SimBA

Nimble Model Building & Simulation-Based Analytics for Malaria and other Mosquito-Transmitted Pathogens

This website was developed to support nimble model building and computation for malaria and other mosquito-transmitted pathogens using a suite R packages available from github. The software was designed for Simulation-Based Analytics (SimBA) and research for malaria and other mosquito-borne pathogens. For more information about malaria analytics – using models for policy support – please see the companion website, Robust Analytics for Malaria Policy and Adaptive Malaria Control.

The material on this site is designed around the topics needed to support model building for malaria analytics: mosquito ecology and malaria epidemiology, transmission dynamics and control. The sidebar presents an organized set of vignettes describing concepts and algorithms to support nimble model building. Many of the vignettes have examples with working code. The navigation bar (at the top) has some quick links, including a guide to some models.

This site is under construction. Please forgive the mess.

Software

The SimBA software suite was developed around an R package called ramp.xds:

  • ramp stands for Robust Analytics for Malaria Policy (RAMP). RAMP is a bespoke inferential system for malaria policy, a broad set of concepts and workflows designed around SimBA software to develop Robust Analytics for Adaptive Malaria Control.

  • xds stands for eXtensible Dynamical Systems

The SimBA software suite includes four satellite packages for ramp.xds:

  • ramp.library is a code library for ramp.xds with model families or modules for the core dynamical components.

  • ramp.control is a code library for ramp.xds with algorithms to implement various models of vector control and health-based malaria interventions

  • ramp.forcing is a code library for ramp.xds with algorithms to implement exogenous forcing by weather

  • ramp.work is a set of algorithms and functions to apply the models to various tasks

Each one of the R packages documents its own code, and some vignettes have been written that describe each individual software package. This website, SimBA, extends the package-specific documentation to demonstrate the capabilities of the whole package. The website also discusses some related R packages and other software that were developed by some of us over the years that are not part formally of SimBA.

Design

The SimBA software is based on a rigorous mathematical framework for modular model building for mosquito-transmitted pathogens, published as Spatial Dynamics of Malaria Transmission. It inherits its code base and core ideas from exDE (see below).

SimBA was designed with several goals:

  • The software should lower the costs of building, analyzing, solving, and using dynamical systems models describing the epidemiology, spatial transmission dynamics, and control of malaria and other mosquito-transmitted pathogens.

  • The models should also serve as a basis for exploring mosquito ecology and responses to vector control, with the capability to handle forcing by weather and other exogenous variables.

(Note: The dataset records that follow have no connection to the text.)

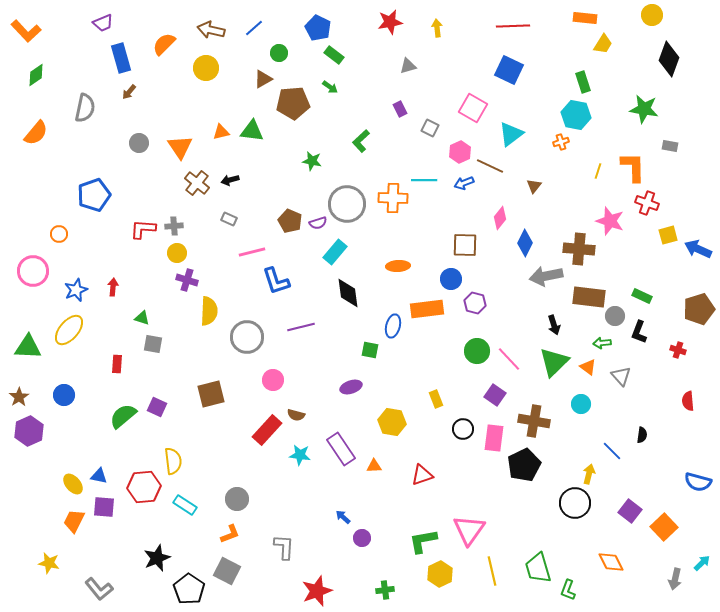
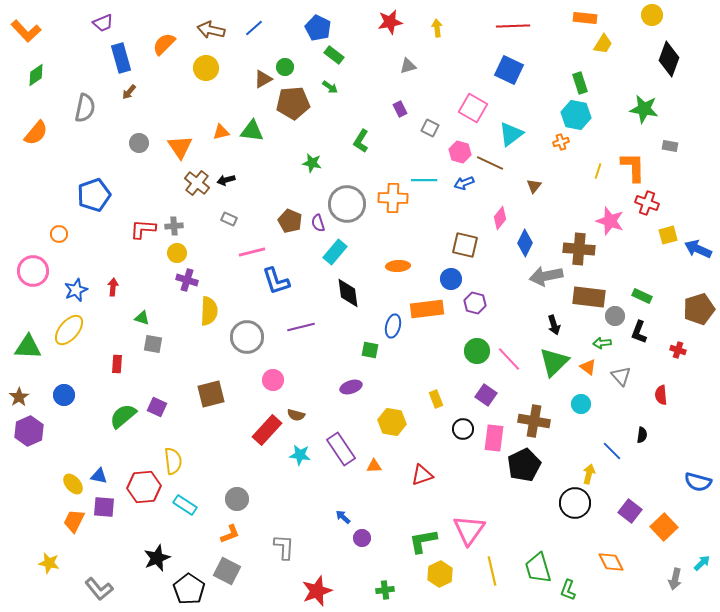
green circle at (279, 53): moved 6 px right, 14 px down
green rectangle at (583, 82): moved 3 px left, 1 px down
green L-shape at (361, 141): rotated 15 degrees counterclockwise
pink hexagon at (460, 152): rotated 20 degrees counterclockwise
green star at (312, 161): moved 2 px down
brown line at (490, 166): moved 3 px up
black arrow at (230, 180): moved 4 px left
purple semicircle at (318, 223): rotated 90 degrees clockwise
brown square at (465, 245): rotated 12 degrees clockwise
purple square at (495, 395): moved 9 px left
red semicircle at (688, 401): moved 27 px left, 6 px up
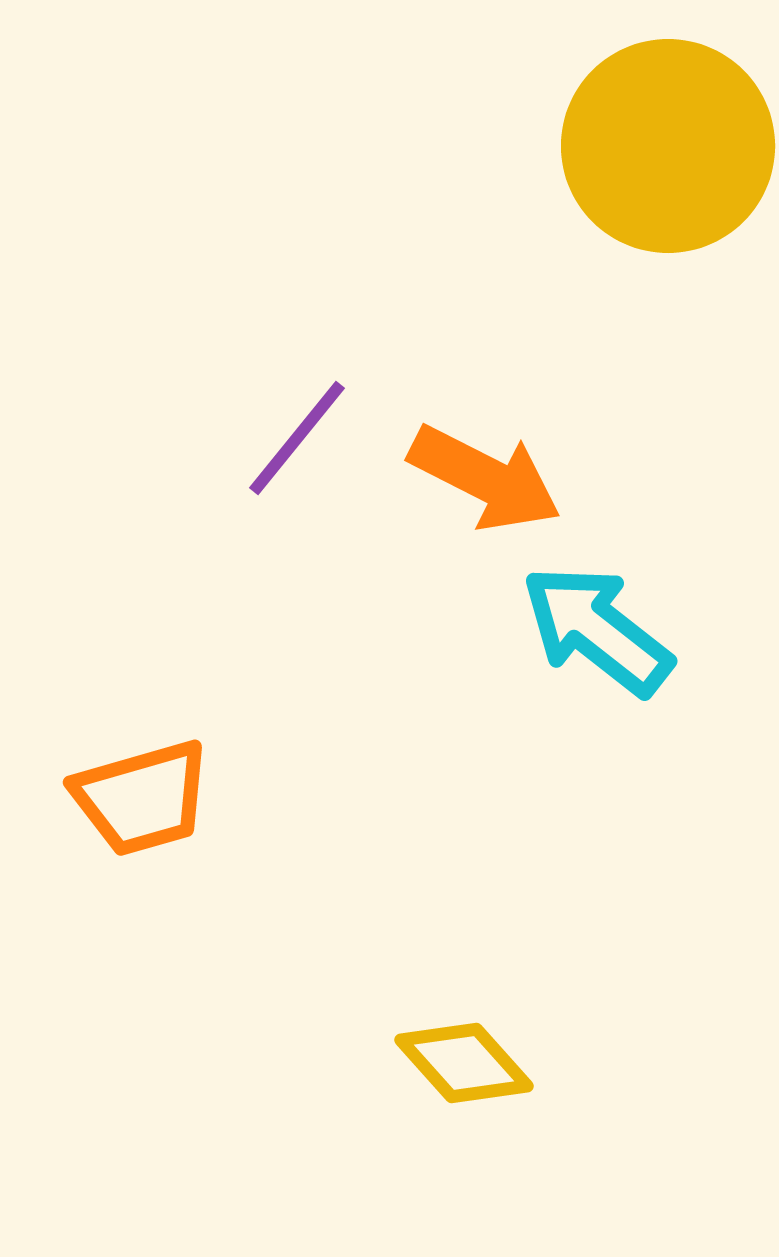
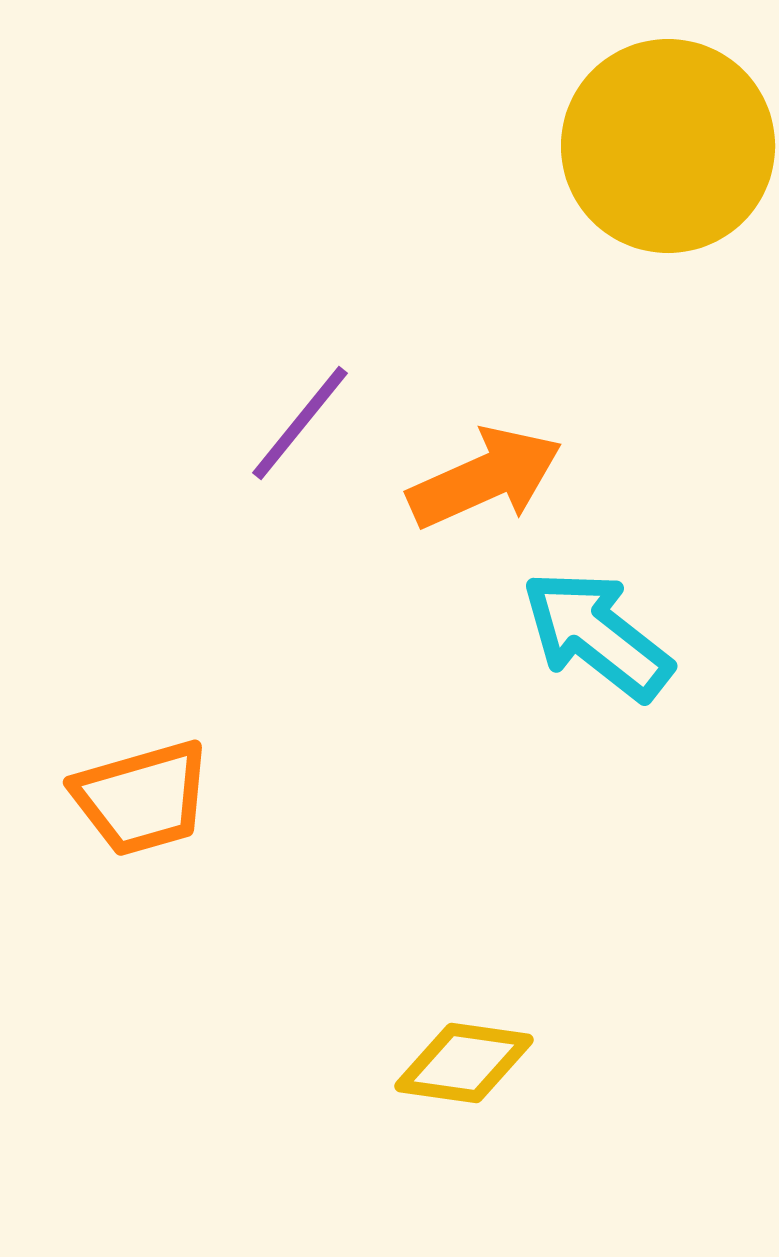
purple line: moved 3 px right, 15 px up
orange arrow: rotated 51 degrees counterclockwise
cyan arrow: moved 5 px down
yellow diamond: rotated 40 degrees counterclockwise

  • The software should be extensible to facilitate development of models with unbounded complexity. The software should support nimble model building and scalable complexity.

  • The software libraries should eventually include verified code replicating the models from most published studies.

The vignettes and documents on this website are designed to demonstrate the capabilities of the SimBA suite of R packages.

History

Publication of Spatial Dynamics of Malaria Transmission was accompanied by a software package called exDE. After publication, we began the work to extend exDE to handle exogenous forcing motivated by the need to understand malaria transmission as a changing baseline that has been modified by malaria control. By April 2024, we had added new features and found good solutions for most of the technical challenges, so we turned our attention to updating MicroMoB, software published before exDE that was developed to handle discrete-time systems. We soon recognized the benefit of merging the two, giving rise to ramp.xds, which is under active development. The two older software packages, exDE and MicroMoB are no longer under active development.


Wu SL, et al. (2023) Spatial Dynamics of Malaria Transmission. PLoS Computational Biology 19(6): e1010684.